Still, our focus is determining the onset of the real sleep, when the subject intentionally fell asleep. Namely, other changes of the awake status are not intentional and it is not clear how will they be reflected in the data. Hence, our next step is to improve the way we determine the optimal split point by including the self-reported information.

Considering a tentative split point, most segments classified as A belong to either self-reported sleep or self-reported awake stage. Let us assume for a moment that A belong to sleep. Then, most segments classified as B will belong to self-reported awake, but not all (see Figure 7). Similarly, there will be some segments classified as A, which will according to self-reported information belong to awake. We wish our optimal split point to account for this as best possible. We want to minimize the number of “misclassified” segments, or at least to have them as similar as possible to “correctly” classified segments of the same kind. In other words, we want to improve the information provided by the subject. We thus define IG starting with the general formula (Mitchell, 1997; Carmel et al., 2002; Ye and Keogh, 2009; Rakthanmanon and Keogh, 2013):

IG=E(D)before-E(D)after,

which states that IG is the difference in entropy before and after the splitting. More precisely, IG, as the difference of these two entropy values, is also weighted average entropy of both subsets after splitting, and can be expressed via formula:

IG=E(D)-nawakentotal*E(Dawake)-nsleepntotal*E(Dsleep).

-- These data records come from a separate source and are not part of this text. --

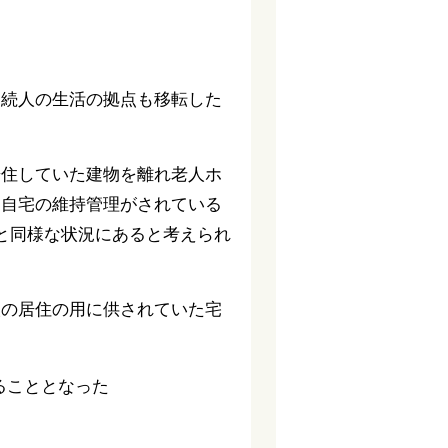
相続人の生活の拠点も移転した
居住していた建物を離れ老人ホ
に自宅の維持管理がされている
と同様な状況にあると考えられ
人の居住の用に供されていた宅
ることとなった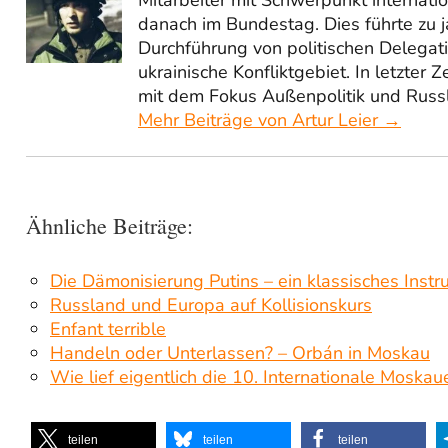
Mitarbeiter mit Schwerpunkt internat
danach im Bundestag. Dies führte zu j
Durchführung von politischen Delegati
ukrainische Konfliktgebiet. In letzter Ze
mit dem Fokus Außenpolitik und Russ
Mehr Beiträge von Artur Leier →
Ähnliche Beiträge:
Die Dämonisierung Putins – ein klassisches Instr
Russland und Europa auf Kollisionskurs
Enfant terrible
Handeln oder Unterlassen? – Orbán in Moskau
Wie lief eigentlich die 10. Internationale Moskau
teilen
teilen
teilen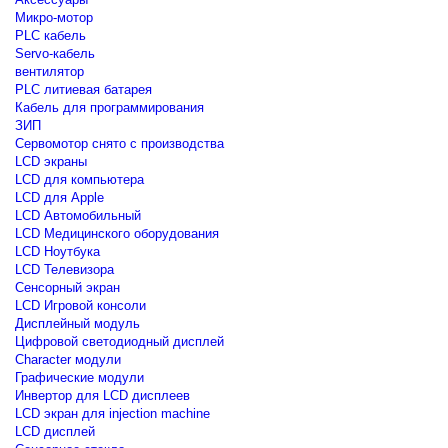
Микро-мотор
PLC кабель
Servo-кабель
вентилятор
PLC литиевая батарея
Кабель для программирования
ЗИП
Сервомотор снято с производства
LCD экраны
LCD для компьютера
LCD для Apple
LCD Автомобильный
LCD Медицинского оборудования
LCD Ноутбука
LCD Телевизора
Сенсорный экран
LCD Игровой консоли
Дисплейный модуль
Цифровой светодиодный дисплей
Сharacter модули
Графические модули
Инвертор для LCD дисплеев
LCD экран для injection machine
LCD дисплей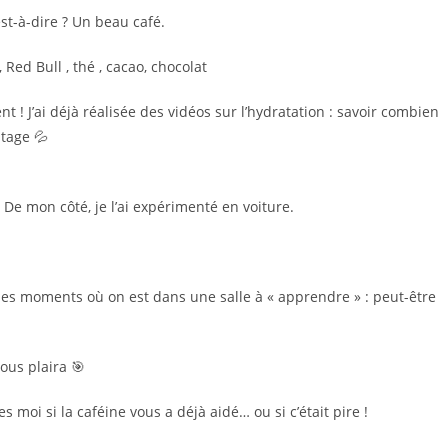
st-à-dire ? Un beau café.
 Red Bull , thé , cacao, chocolat
nt ! J’ai déjà réalisée des vidéos sur l’hydratation : savoir combien
ntage 💦
 De mon côté, je l’ai expérimenté en voiture.
 les moments où on est dans une salle à « apprendre » : peut-être
ous plaira 🎯
 moi si la caféine vous a déjà aidé… ou si c’était pire !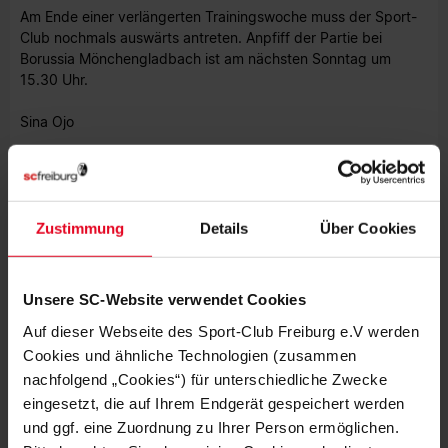
Am Ende einer verlängerten Trainingswoche muss der Sport-
Club nochmals auswärts antreten. Anpfiff der Partie bei
Borussia Mönchengladbach ist am nächsten Sonntag um
15.30 Uhr.
Sina Ojo
Fotos: Bernd Thissen
STENOGRAMM
Zustimmung
Details
Über Cookies
Bayer Leverkusen:
Hradecky - Weiser (26. L. Bender), Tah,
S. Bender, Wendell - Aranguiz, Demirbay - Bellarabi, Amiri
(89. Paulinho), Diaby - Volland (C) (74. Alario)
Unsere SC-Website verwendet Cookies
Ersatzbank: Özcan (Tor), Dragovic, Retsos, Stanilewicz
Auf dieser Webseite des Sport-Club Freiburg e.V werden
Trainer: Peter Bosz
Cookies und ähnliche Technologien (zusammen
nachfolgend „Cookies“) für unterschiedliche Zwecke
SC Freiburg:
Flekken - Lienhart, Koch, Heintz - Schmid,
eingesetzt, die auf Ihrem Endgerät gespeichert werden
Haberer, Höfler, Günter (C) - Borrello (58. Sallai), Petersen
und ggf. eine Zuordnung zu Ihrer Person ermöglichen.
(90.+3 Schlotterbeck), Höler (90.+2 Frantz)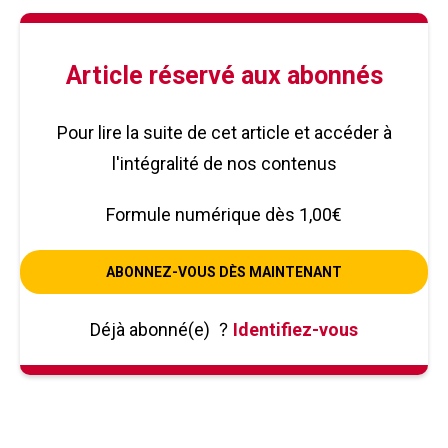
Article réservé aux abonnés
Pour lire la suite de cet article et accéder à
l'intégralité de nos contenus
Formule numérique dès 1,00€
ABONNEZ-VOUS DÈS MAINTENANT
Déjà abonné(e)
?
Identifiez-vous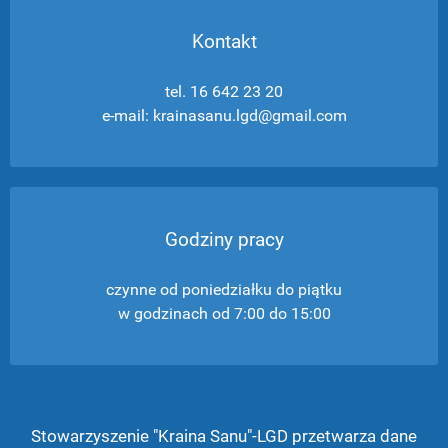
Kontakt
tel. 16 642 23 20
e-mail: krainasanu.lgd@gmail.com
Godziny pracy
czynne od poniedziałku do piątku
w godzinach od 7:00 do 15:00
Stowarzyszenie "Kraina Sanu"-LGD przetwarza dane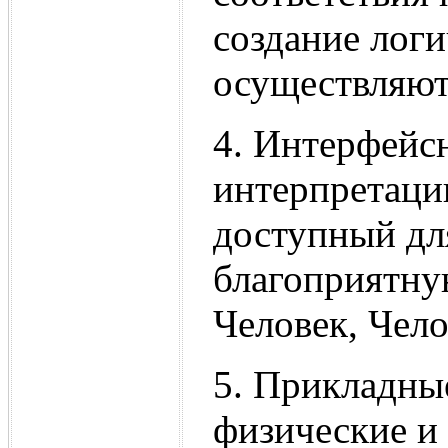
создание лог
осуществляют
4. Интерфейс
интерпретаци
доступный дл
благоприятну
Человек, Чел
5. Прикладны
физические и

Here, E(D) is calculated via previous formula, ntotal is the total number of segments in 24h, nawake and nsleep are the total number of segments classified in the class where majority of segments, respectively, belong to awake and sleep according to self-reported information. Values E(Dawake) and E(Dsleep) are obtained by considering the fact that “misclassified” segments represent a splitting of its own within self-reported sleep and awake stage. Hence, we calculate them using the earlier formula for Entropy, but now considering “correctly” classified vs. “misclassified” segments.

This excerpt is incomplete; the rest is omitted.